Первое время, чтобы увернуться от плетки, я забивался в дальний угол. Но “толстый” все равно доставал меня. Вскоре мне удалось вычислить безопасное место — у самого порога. Здесь “толстый” не мог ударить самым страшным местом плетки — жалящим кончиком. А сойти вниз и этот и тот боялись.
Сколько раз я ползал перед ними, умолял! Называл номера телефонов, суммы! “Что вам надо? — хрипел, хватал за одежду. — Назовите цену!” Но в ответ “толстый” добродушно тыкал в меня плеткой. Кивал на печь: работай.
Постепенно Москва отодвинулась в дальний угол сознания и потускнела. Все, что связывало с прошлой жизнью, стало расплывчатым. В том, что случилось, мне мерещился фатум. Замысел, спорить с которым бесполезно, поскольку он свершается по чужой воле. Я мог почувствовать эту волю — но объяснить или изменить ее?!
К тому же голод — он вытеснял привязанности быстрее, чем время. Его тупое, изнуряющее присутствие направляло мысли в одну сторону: “Когда придет „балахон” или „толстый”? Что мне бросят, кости или лепешку? Какую часть, сколько?”

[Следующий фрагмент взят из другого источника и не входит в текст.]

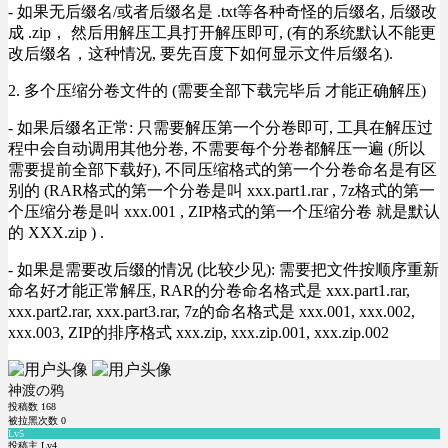
- 如果无后缀名/或者后缀名是 .txt等各种奇怪的后缀名, 后缀改
成 .zip， 然后用解压工具打开解压即可, (有的系统默认不能更
改后缀名，这种情况, 要先百度下如何显示文件后缀名).
2. 多个压缩分卷文件的 (需要全部下载完毕后 才能正确解压)
- 如果后缀名正常: 只需要解压第一个分卷即可, 工具在解压过
程中会自动调用其他分卷, 不需要每个分卷都解压一遍 (所以
需要提前全部下载好), 不同压缩格式的第一个分卷命名是有区
别的 (RAR格式的第一个分卷是叫 xxx.part1.rar , 7z格式的第一
个压缩分卷是叫 xxx.001 , ZIP格式的第一个压缩分卷 就是默认
的 XXX.zip ) .
- 如果是需要改后缀的情况 (比较少见): 需要把文件按顺序重新
命名好才能正常解压, RAR的分卷命名格式是 xxx.part1.rar,
xxx.part2.rar, xxx.part3.rar, 7z的命名格式是 xxx.001, xxx.002,
xxx.003, ZIP的排序格式 xxx.zip, xxx.zip.001, xxx.zip.002
神渡の鸦
投稿数
168
被拉黑次数
0
Lv5
投稿主 Lv4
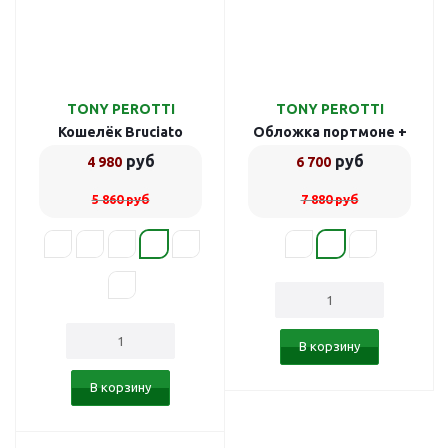
TONY PEROTTI
TONY PEROTTI
Кошелёк Bruciato
Обложка портмоне +
781371/4
документы Bruciato
руб
руб
4 980
6 700
781236/3
5 860
руб
7 880
руб
В корзину
В корзину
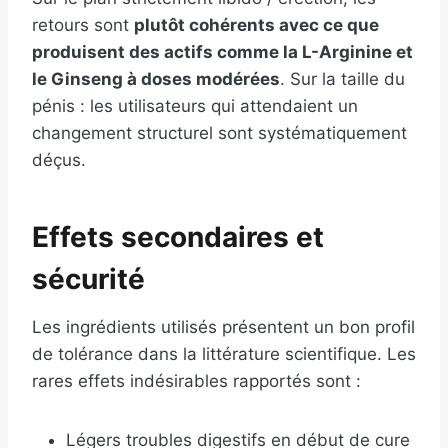
retours sont
plutôt cohérents avec ce que
produisent des actifs comme la L-Arginine et
le Ginseng à doses modérées
. Sur la taille du
pénis : les utilisateurs qui attendaient un
changement structurel sont systématiquement
déçus.
Effets secondaires et
sécurité
Les ingrédients utilisés présentent un bon profil
de tolérance dans la littérature scientifique. Les
rares effets indésirables rapportés sont :
Légers troubles digestifs en début de cure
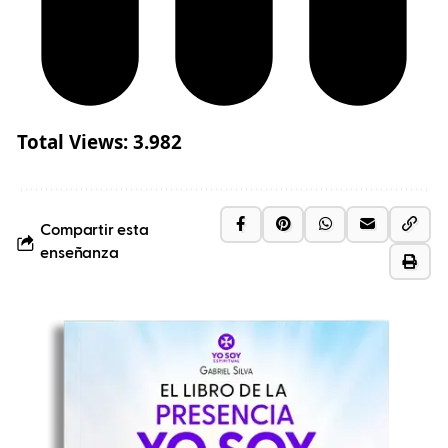
Total Views:
3.982
Compartir esta
enseñanza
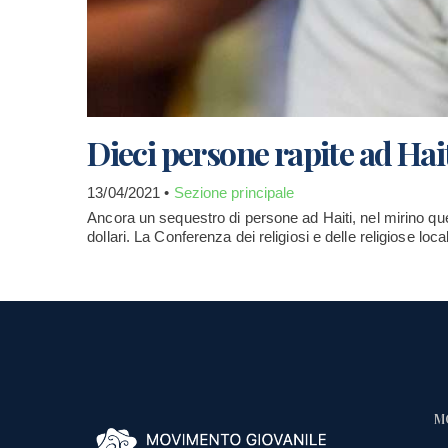
Dieci persone rapite ad Haiti,
13/04/2021 •
Sezione principale
Ancora un sequestro di persone ad Haiti, nel mirino quest
dollari. La Conferenza dei religiosi e delle religiose loca
M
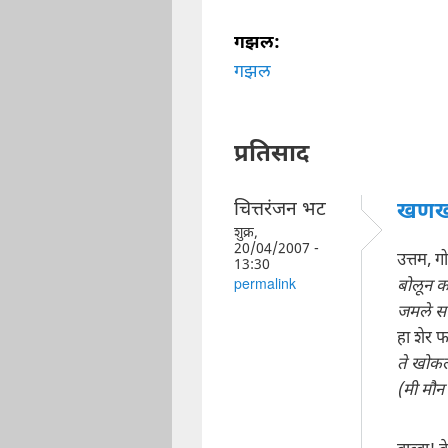
गझल:
गझल
प्रतिसाद
चित्तरंजन भट
खणख
शुक्र,
20/04/2007 -
उत्तम, 
13:30
बोलून क
permalink
जमले सभ
हा शेर 
ते खोकल
(मी मौन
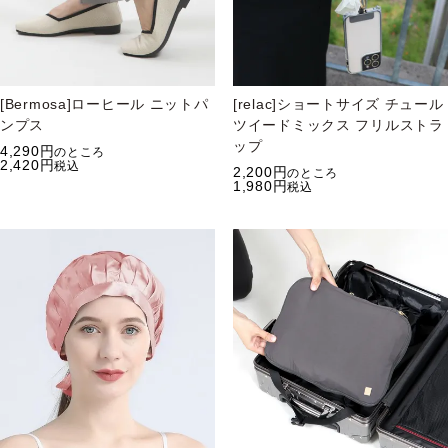
[Bermosa]ローヒール ニットパ
[relac]ショートサイズ チュール
ンプス
ツイードミックス フリルストラ
ップ
4,290
のところ
2,420
税込
2,200
のところ
1,980
税込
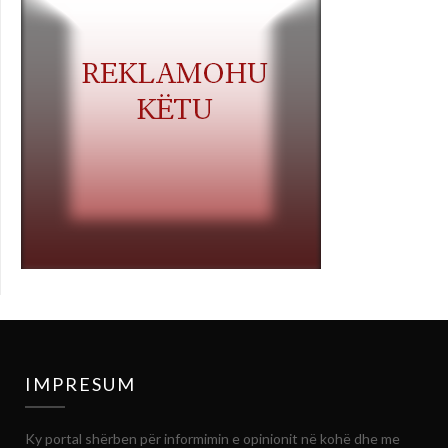
IMPRESUM
Ky portal shërben për informimin e opinionit në kohë dhe me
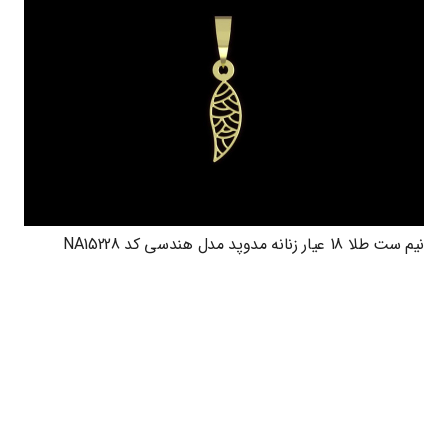
نیم ست طلا 18 عیار زنانه مدوپد مدل هندسی کد NA15228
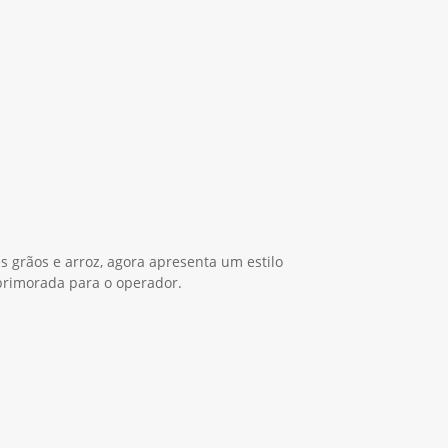
es grãos e arroz, agora apresenta um estilo
primorada para o operador.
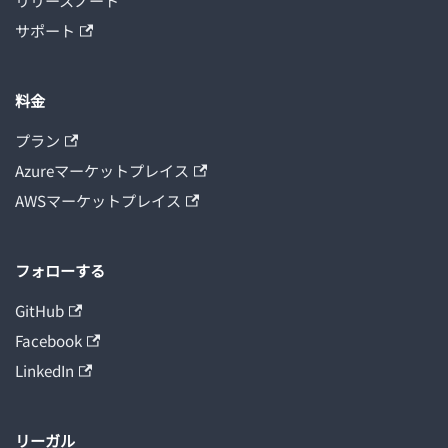
リリースノート
サポート
料金
プラン
Azureマーケットプレイス
AWSマーケットプレイス
フォローする
GitHub
Facebook
LinkedIn
リーガル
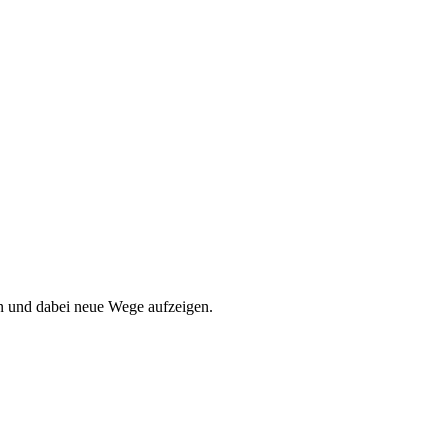
en und dabei neue Wege aufzeigen.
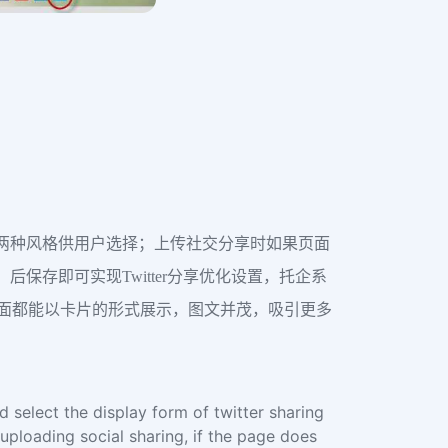
图展示两种风格供用户选择；上传社交分享时如果页面
 后保存即可实现Twitter分享优化设置，托企系
其他页面都能以卡片的形式展示，图文并茂，吸引更多
d select the display form of twitter sharing
 uploading social sharing, if the page does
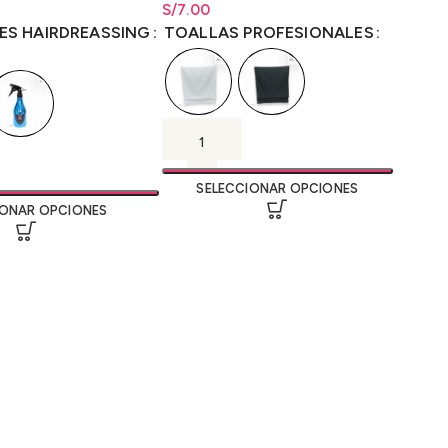
40
S/
Rango de precios: desde
7.00
S/
7.00
ecios: desde
S/
12.00
hasta
S/
7.00
00
TOALLAS PROFESIONALES
ES HAIRDREASSING
SELECCIONAR OPCIONES
IONAR OPCIONES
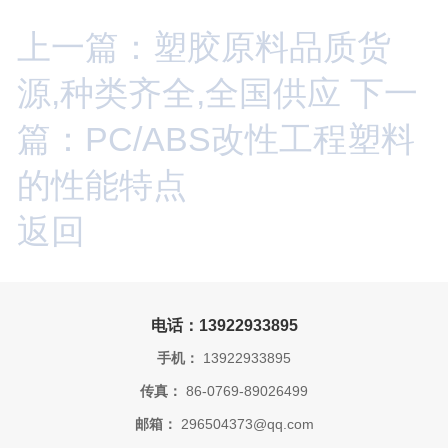
上一篇：塑胶原料品质货
源,种类齐全,全国供应
下一
篇：PC/ABS改性工程塑料
的性能特点
返回
电话：13922933895
手机：
13922933895
传真：
86-0769-89026499
邮箱：
296504373@qq.com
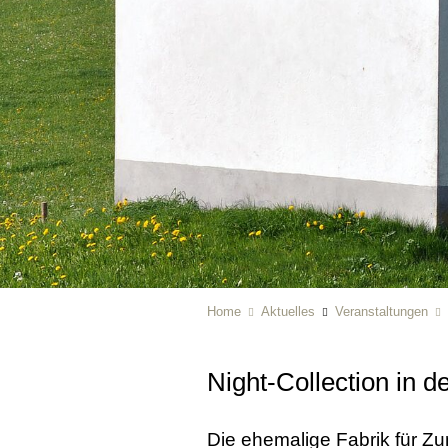
Home
Aktuelles
Veranstaltungen
Night-Collection in d
Die ehemalige Fabrik für Z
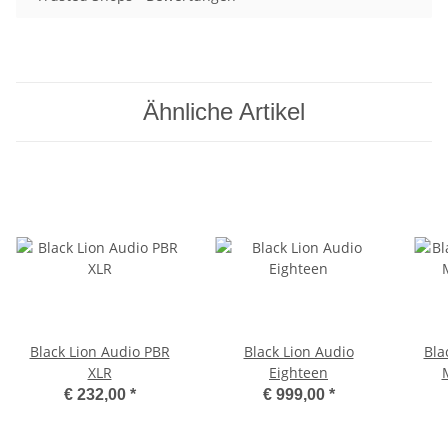
Ähnliche Artikel
Black Lion Audio PBR
Black Lion Audio
Bla
XLR
Eighteen
€ 232,00
*
€ 999,00
*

Голод был сильнее любви и ненависти, ярче памяти. Образов жизни, ее привязанностей и страхов. Голод превратился в привычку, стал мной. Если прошлое и всплывало в моем сознании, это были картины семейных ужинов. Мне мерещились недоеденные куски мяса на бараньих ребрах. Шкурки от печеной картошки, яблочные очистки. То и дело сглатывая слюну, я часами подсчитывал, на сколько этого бы хватило мне в подвале.
Иногда “балахон” ужинал прямо на ступеньках. Чтобы дразнить меня? Не знаю. Ел он почему-то поздно, в сумерках. Садился на порог, ставил на колени блюдо, а рядом на пол — чайник. От запахов еды у меня подгибались колени, я задыхался. Как человек подносит ко рту кость? Как выгрызает из нее мясо? Как берет горсть риса? Как облизывает губы?
Вид набивающего брюхо действовал подобно гипнозу. У меня не возникало желания отнять пищу. Я просто не мог оторвать от него взгляда.
Он уходил, а мне оставались крошки. Чтобы обмануть голод, я размачивал хлеб во рту. Когда слюна приобретала мучной вкус, сглатывал, а мякоть держал за щекой, чтобы она превратилась в кашу. Если сна не было, перебирал в памяти то, что осталось неразмытым. Думал о Москве, но без отчаяния, с каким-то печальным равнодушием.
“Кто меня видел в последний вечер? Бармен, двое на „девятке”?”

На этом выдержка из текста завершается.